### Listed records

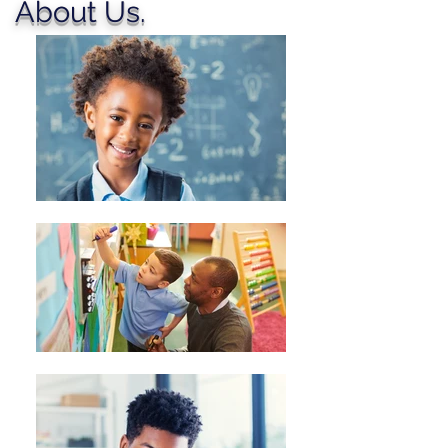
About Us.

######
### Listed records

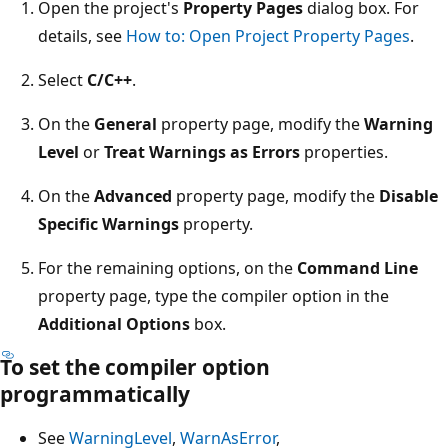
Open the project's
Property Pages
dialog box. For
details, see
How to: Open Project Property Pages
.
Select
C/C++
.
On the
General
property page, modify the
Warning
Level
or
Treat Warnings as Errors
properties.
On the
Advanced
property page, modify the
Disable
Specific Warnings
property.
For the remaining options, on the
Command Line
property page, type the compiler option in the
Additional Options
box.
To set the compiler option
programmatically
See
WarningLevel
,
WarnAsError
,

######

Lines holding "compiler" in the material above are to be reported.

property page, type the compiler option in the
To set the compiler option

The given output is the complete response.